Alle ouders van pasgeboren baby’s in Vlaanderen kunnen bij hun kindje vanaf 48 tot en met 96 uur na de geboorte een bloedstaal laten afnemen waarin 18 aangeboren aandoeningen worden opgespoord. Dit bloedstaal wordt afgenomen met een prikje in de rug van de hand van de baby. Vroeger gebeurde het prikje in de hiel, en daardoor wordt dit bevolkingsonderzoek nog vaak “de hielprik” genoemd.

Deze 18 aandoeningen zijn zeldzaam maar ernstig. Dankzij tijdige opsporing via de hielprik kunnen we schade aan de gezondheid door deze aandoeningen voorkomen of beperken.

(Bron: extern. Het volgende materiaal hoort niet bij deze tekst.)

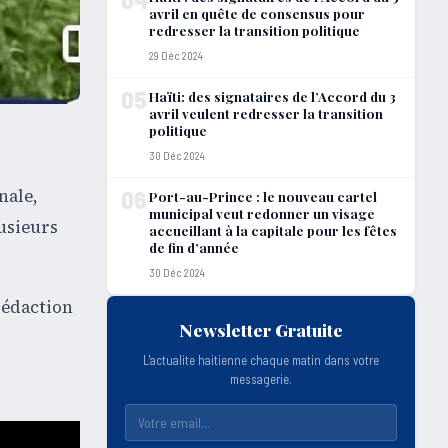
avril en quête de consensus pour
redresser la transition politique
29 Déc 2024
05
Haïti: des signataires de l’Accord du 3
avril veulent redresser la transition
politique
30 Déc 2024
06
nale,
Port-au-Prince : le nouveau cartel
municipal veut redonner un visage
lusieurs
accueillant à la capitale pour les fêtes
de fin d’année
30 Déc 2024
 rédaction
Newsletter Gratuite
L'actualite haitienne chaque matin dans votre
messagerie.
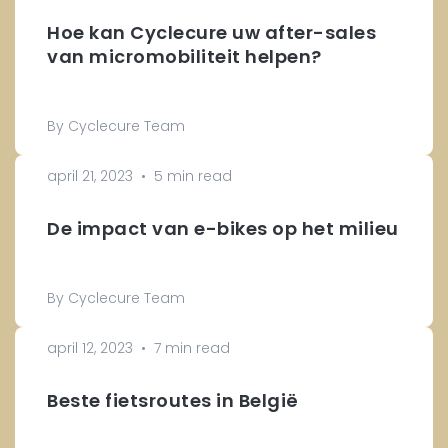
Hoe kan Cyclecure uw after-sales
van micromobiliteit helpen?
By Cyclecure Team
april 21, 2023
•
5 min read
De impact van e-bikes op het milieu
By Cyclecure Team
april 12, 2023
•
7 min read
Beste fietsroutes in België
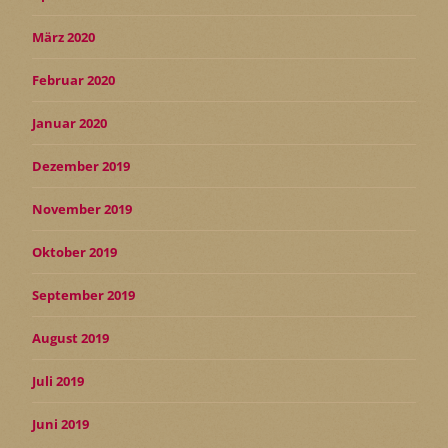
März 2020
Februar 2020
Januar 2020
Dezember 2019
November 2019
Oktober 2019
September 2019
August 2019
Juli 2019
Juni 2019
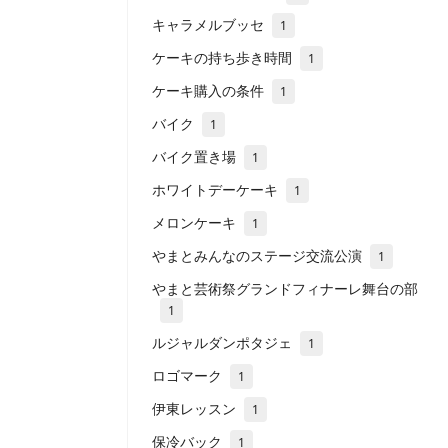
キャラメルブッセ
1
ケーキの持ち歩き時間
1
ケーキ購入の条件
1
バイク
1
バイク置き場
1
ホワイトデーケーキ
1
メロンケーキ
1
やまとみんなのステージ交流公演
1
やまと芸術祭グランドフィナーレ舞台の部
1
ルジャルダンポタジェ
1
ロゴマーク
1
伊東レッスン
1
保冷バック
1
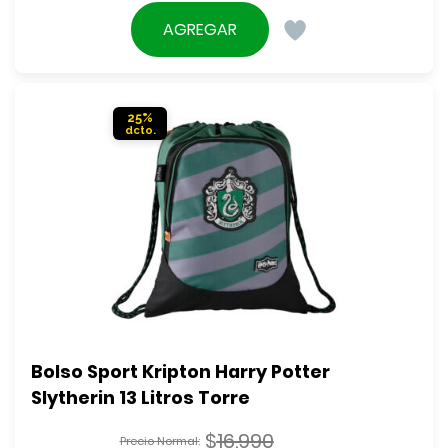
El
original
precio
AGREGAR
era:
actual
$16.990.
es:
$15.290.
25%
Bolso Sport Kripton Harry Potter 
Slytherin 13 Litros Torre
$
16.990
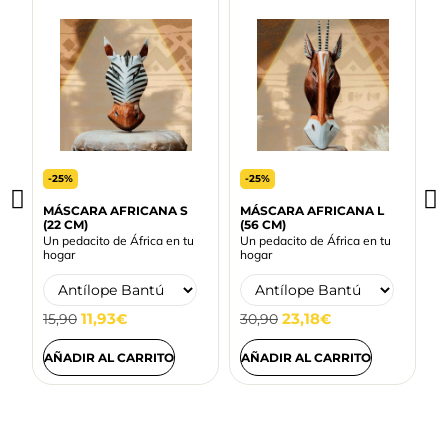
-25%
-25%
MÁSCARA AFRICANA S
MÁSCARA AFRICANA L
M
(22 CM)
(56 CM)
(
Un pedacito de África en tu
Un pedacito de África en tu
U
hogar
hogar
h
11,93
23,18
15,90
€
30,90
€
2
AÑADIR AL CARRITO
AÑADIR AL CARRITO
A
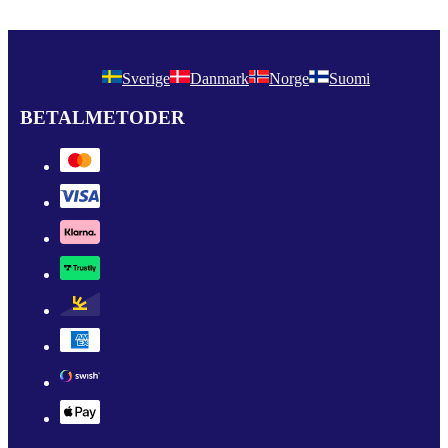
Sverige
Danmark
Norge
Suomi
BETALMETODER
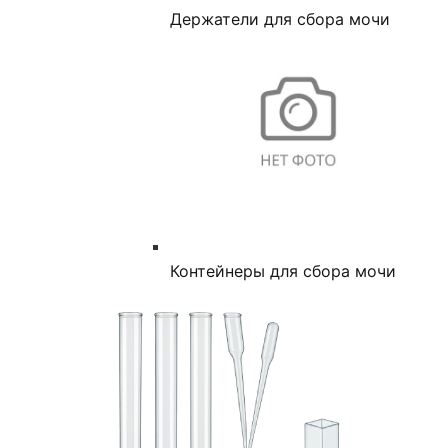
Держатели для сбора мочи
Контейнеры для сбора мочи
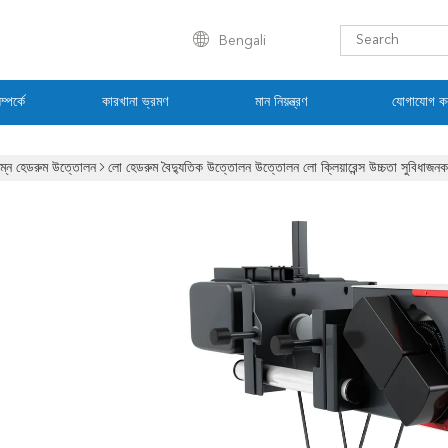
Bengali
্পর্কে
কারখানা ভ্রমণ
মান নিয়ন্ত্রণ
যোগাযোগ ক
িম্ন হেডরুম উত্তোলন
লো হেডরুম বৈদ্যুতিক উত্তোলন উত্তোলন লো ক্লিয়ারেন্স উচ্চতা সুবিধাজনক র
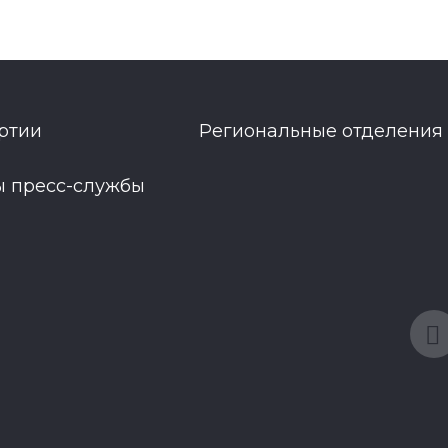
ртии
Региональные отделения
ы пресс-службы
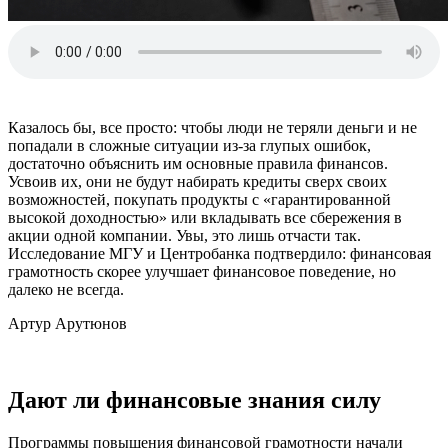
Казалось бы, все просто: чтобы люди не теряли деньги и не
попадали в сложные ситуации из-за глупых ошибок,
достаточно объяснить им основные правила финансов.
Усвоив их, они не будут набирать кредиты сверх своих
возможностей, покупать продукты с «гарантированной
высокой доходностью» или вкладывать все сбережения в
акции одной компании. Увы, это лишь отчасти так.
Исследование МГУ и Центробанка подтвердило: финансовая
грамотность скорее улучшает финансовое поведение, но
далеко не всегда.
Артур Арутюнов
Дают ли финансовые знания силу
Программы повышения финансовой грамотности начали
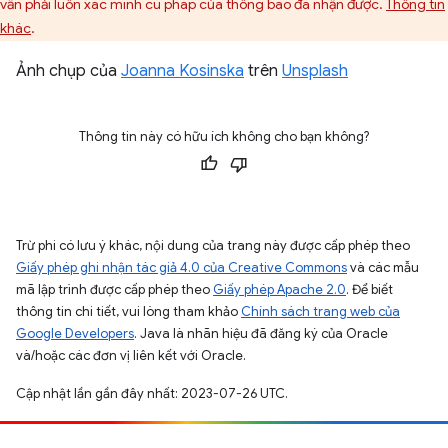
vẫn phải luôn xác minh cú pháp của thông báo đã nhận được.
Thông tin
khác
.
Ảnh chụp của
Joanna Kosinska
trên
Unsplash
Thông tin này có hữu ích không cho bạn không?
Trừ phi có lưu ý khác, nội dung của trang này được cấp phép theo
Giấy phép ghi nhận tác giả 4.0 của Creative Commons
và các mẫu
mã lập trình được cấp phép theo
Giấy phép Apache 2.0
. Để biết
thông tin chi tiết, vui lòng tham khảo
Chính sách trang web của
Google Developers
. Java là nhãn hiệu đã đăng ký của Oracle
và/hoặc các đơn vị liên kết với Oracle.
Cập nhật lần gần đây nhất: 2023-07-26 UTC.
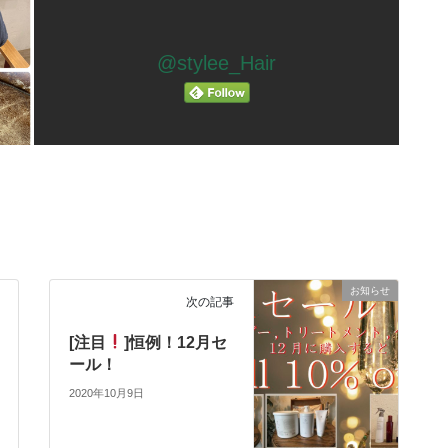
@stylee_Hair
お知らせ
次の記事
[注目
]恒例！12月セ
ール！
2020年10月9日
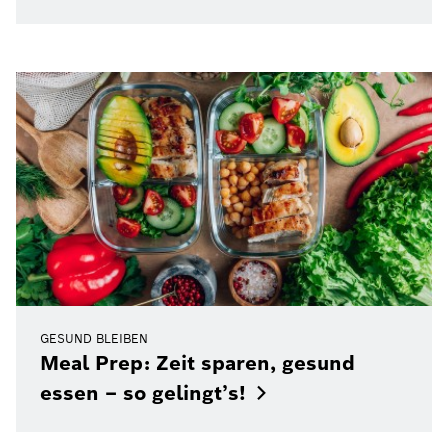
GESUND BLEIBEN
Meal Prep: Zeit sparen, gesund
essen – so
gelingt’s!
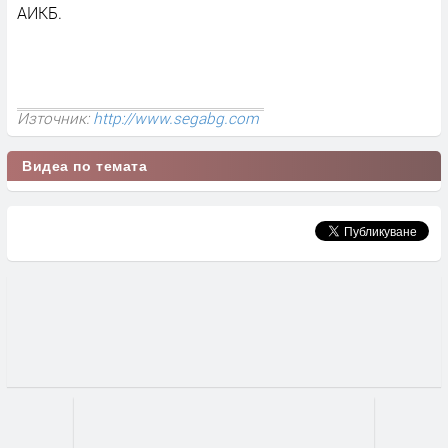
АИКБ.
Източник:
http://www.segabg.com
Видеа по темата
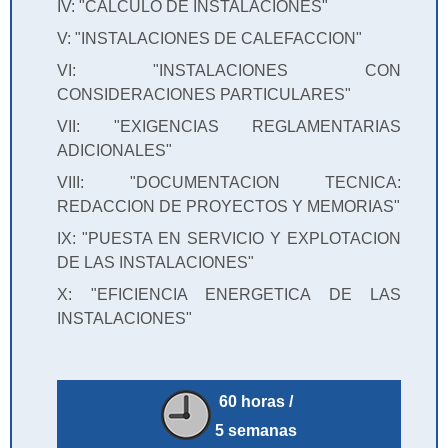
IV: "CALCULO DE INSTALACIONES"
V: "INSTALACIONES DE CALEFACCION"
VI: "INSTALACIONES CON
CONSIDERACIONES PARTICULARES"
VII: "EXIGENCIAS REGLAMENTARIAS
ADICIONALES"
VIII: "DOCUMENTACION TECNICA:
REDACCION DE PROYECTOS Y MEMORIAS"
IX: "PUESTA EN SERVICIO Y EXPLOTACION
DE LAS INSTALACIONES"
X: "EFICIENCIA ENERGETICA DE LAS
INSTALACIONES"
60 horas /
5 semanas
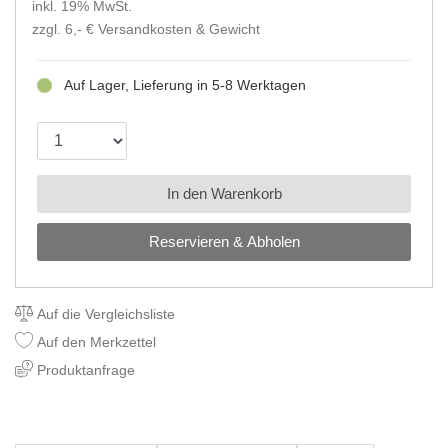
inkl. 19% MwSt.
zzgl. 6,- €
Versandkosten & Gewicht
Auf Lager, Lieferung in 5-8 Werktagen
In den Warenkorb
Reservieren & Abholen
Auf die Vergleichsliste
Auf den Merkzettel
Produktanfrage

Meedoen is niet verplicht, maar wordt sterk aanbevolen. De analyse van het bloedstaal wordt door de overheid betaald. De analyse is dus gratis voor de ouders.

Dit bevolkingsonderzoek maakt deel uit van het algemeen Vlaams beleid voor bevolkingsonderzoek en preventie. Wil je daar meer over weten? Neem dan een kijkje op deze pagina van de website van het Agentschap Zorg en Gezondheid.

Waarom deelnemen?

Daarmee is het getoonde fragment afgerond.